Source code for cleanlab.internal.neighbor.search
from __future__ import annotations
from typing import TYPE_CHECKING
from sklearn.neighbors import NearestNeighbors
if TYPE_CHECKING:
from cleanlab.typing import Metric
[docs]def construct_knn(n_neighbors: int, metric: Metric, **knn_kwargs) -> NearestNeighbors:
"""
Constructs a k-nearest neighbors search object. You can implement a similar method to run cleanlab with your own approximate-KNN library.
Parameters
----------
n_neighbors :
The number of nearest neighbors to consider.
metric :
The distance metric to use for computing distances between points.
See :py:mod:`~cleanlab.internal.neighbor.metric` for more information.
**knn_kwargs:
Additional keyword arguments to be passed to the search index constructor.
See https://scikit-learn.org/stable/modules/generated/sklearn.neighbors.NearestNeighbors.html for more details on the available options.
Returns
-------
knn :
A k-nearest neighbors search object compatible with the scikit-learn NearestNeighbors class interface.
Implements:
- `fit` method: Accepts a feature array `X` to fit the model.
This enables subsequent neighbor searches on the data.
- `kneighbors` method: Finds the K-neighbors of a point, returning distances and indices of the k-nearest neighbors. Handles two scenarios:
1. When a query array `features: np.ndarray` is provided, it returns the distances and indices for each point in the query array.
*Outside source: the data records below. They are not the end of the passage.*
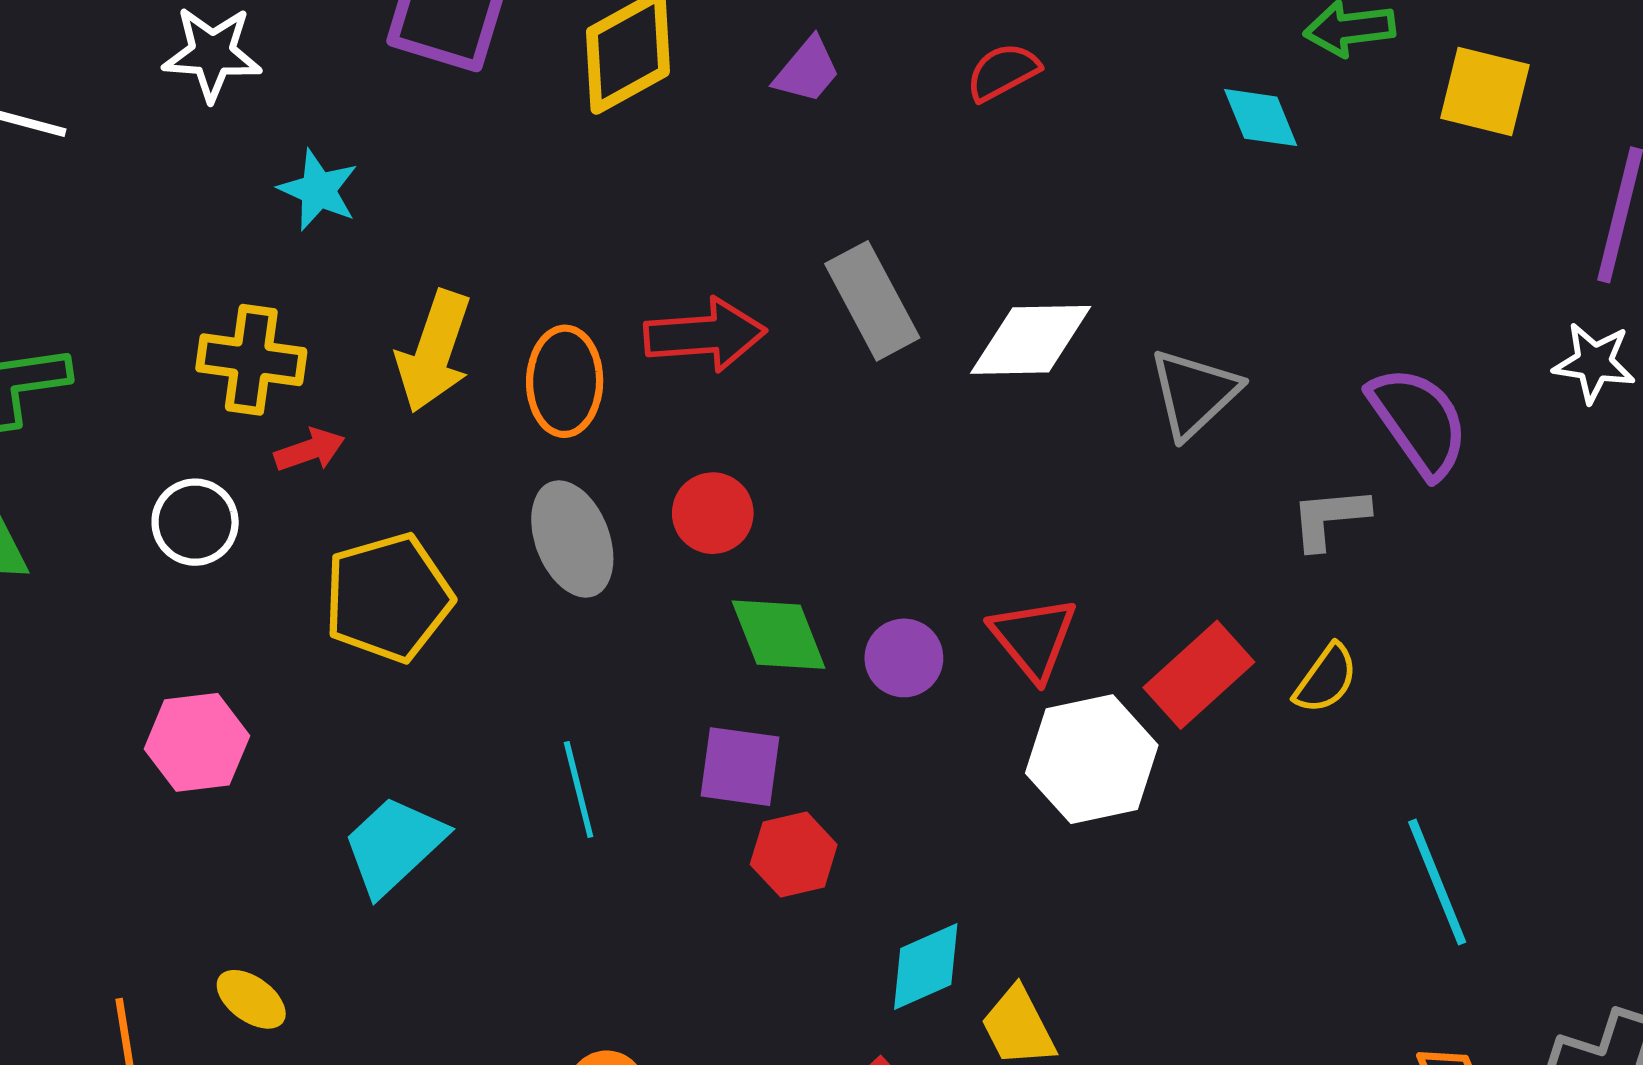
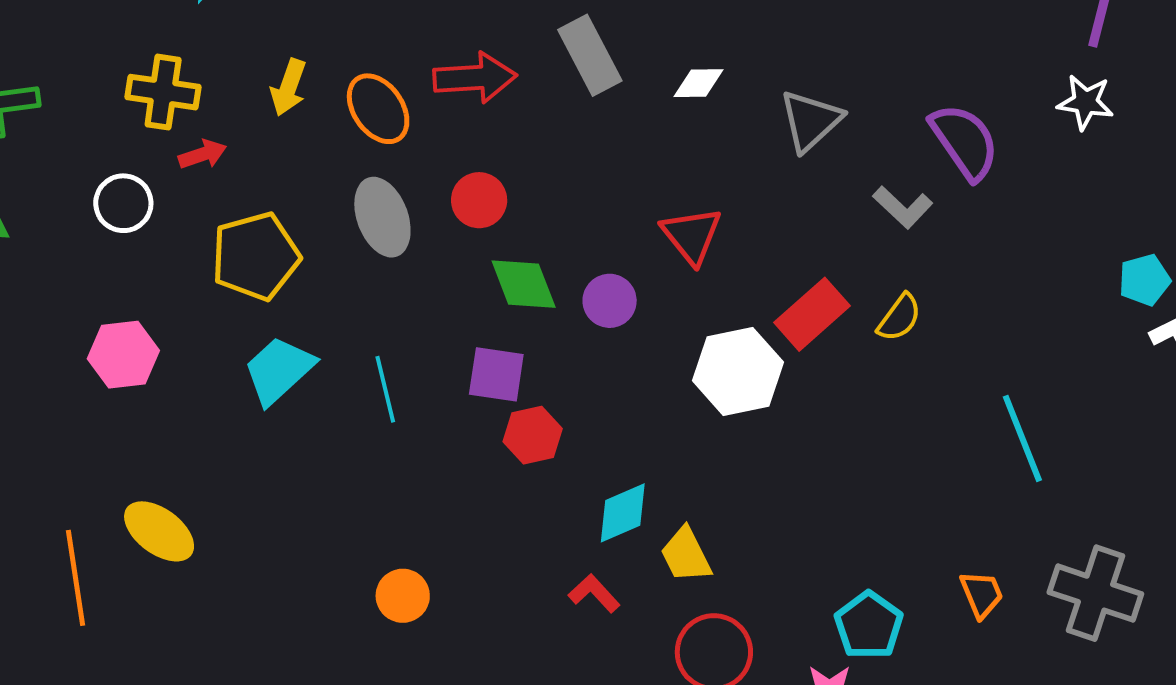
white diamond: (1031, 340) -> (699, 83), size x0.6
yellow arrow: (434, 351) -> (288, 87), size x0.7
orange ellipse: (565, 381) -> (378, 109), turned -36
gray L-shape: (1329, 518) -> (903, 207), turned -132
red triangle: (1033, 638) -> (692, 235), moved
cyan trapezoid: (394, 845) -> (279, 370), moved
cyan line: (1437, 882) -> (1022, 438), moved
yellow ellipse: (251, 999) -> (159, 531), size x1.5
2. When no query array is provided (`features = None`), it returns neighbors for each indexed point without considering the query point as its own neighbor.
Optionally, allows re-specification of the number of neighbors for each query point, defaulting to the constructor's value if not specified.
Attributes:
- `n_neighbors`: Number of neighbors to consider.
- `metric`: Distance metric used to compute distances between points.
- `metric_params`: Additional parameters for the distance metric function.
Optional:
- `kneighbors_graph` method: Not required but can be implemented for convenience.
Responsibility shifted to :py:ref:`construct_knn_graph_from_index <cleanlab.internal.neighbor.neighbor.construct_knn_graph_from_index>`.
Fitted Attributes:
- `n_features_in_`: Number of features observed during fit.
- `effective_metric_params_`: Metric parameters used in distance computation.
- `effective_metric_`: Metric used for computing distances to neighbors.
- `n_samples_fit_`: Number of samples in the fitted data.
Additional:
- `__sklearn_is_fitted__`: Method returning a boolean indicating if the object is fitted,
useful for conducting an is_fitted validation, which verifies the presence of fitted attributes (typically ending with a trailing underscore).
The above specifications ensure compatibility and provide a clear directive for developers needing to integrate alternative k-nearest neighbors implementations or modify existing functionalities.
Note
----
The `metric` argument should be a callable that takes two arguments (the two points) and returns the distance between them.
The additional keyword arguments (`**knn_kwargs`) are passed directly to the underlying k-nearest neighbors search algorithm.
"""
sklearn_knn = NearestNeighbors(n_neighbors=n_neighbors, metric=metric, **knn_kwargs)
return sklearn_knn